About the Role
We are seeking a highly skilled Research Scientist/Engineer to advance the reasoning and planning capabilities of large foundation models. In this role, you will enhance model performance across the entire development lifecycle—including data acquisition, supervised fine-tuning (SFT), reward modelling, and reinforcement learning—while driving innovations in reasoning and decision-making. You will synthesise large-scale, high-quality datasets through rewriting, augmentation, and generation techniques to strengthen foundation models during pretraining, SFT, and RL stages. A key part of the role involves solving complex tasks using System 2 thinking and applying advanced decoding strategies such as MCTS and A*. You will design and implement robust evaluation methodologies, teach models to interact with external tools, APIs, and code interpreters, and build agents and multi-agent systems capable of addressing sophisticated real-world problems.
Responsibilities
- Reasoning and planning for foundation models: Enhance reasoning and planning throughout the entire development process, including data acquisition, model evaluation, SFT, reward modeling, and reinforcement learning, to improve overall performance.
- Synthesize large-scale, high-quality data using methods such as rewriting, augmentation, and generation to improve the capabilities of foundation models in various stages (pretraining, SFT, RL).
- Solve complex tasks using system 2 thinking and leverage advanced decoding strategies such as MCTS, A*.
- Investigate and implement robust evaluation methodologies to assess model performance at various stages.
- Teach foundation models to use tools, interact with APIs, and code interpreters.

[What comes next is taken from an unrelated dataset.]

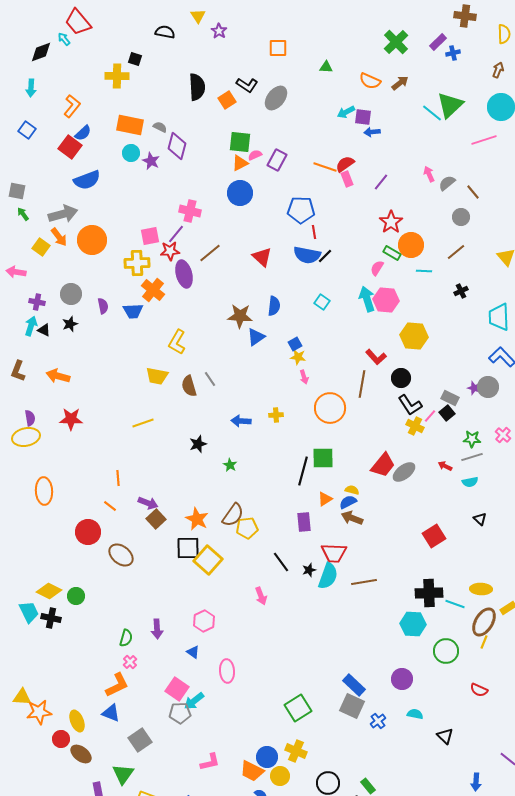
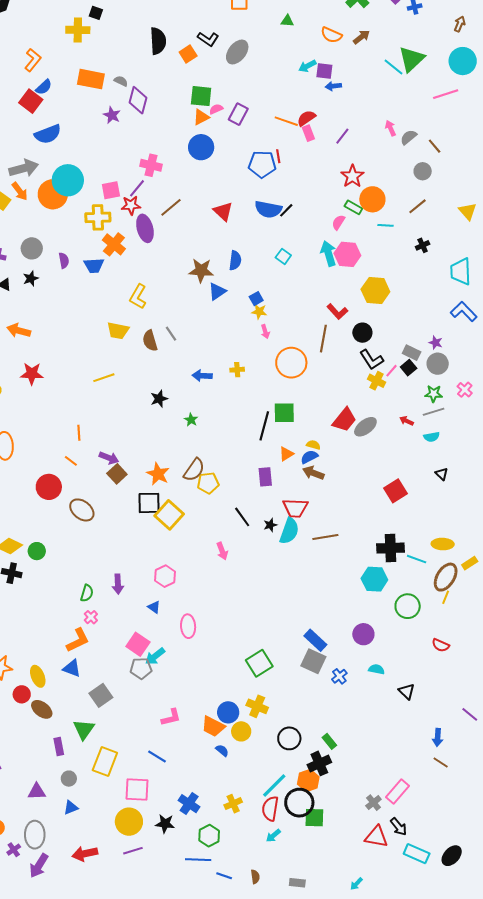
cyan circle: (131, 153) -> (68, 180), moved, size x1.8
red line: (314, 232) -> (278, 156), moved
gray circle: (488, 387) -> (438, 364), moved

Build agents and multi-agent systems to solve complex tasks.
Requirements
- Proficiency in research experience with RL, LLM, and familiarity with large-scale model training is preferred.
- Proficiency in data structures and fundamental algorithm skills, and fluency in Python or C++/Java.
- Experience with influential projects or papers in RL, NLP, or Deep Learning is preferred.
- Excellent problem analysis and problem-solving skills, capable of deeply addressing challenges in large-scale model training and application.
- Good communication and collaboration skills, with the ability to explore new technologies with the team and promote technological progress.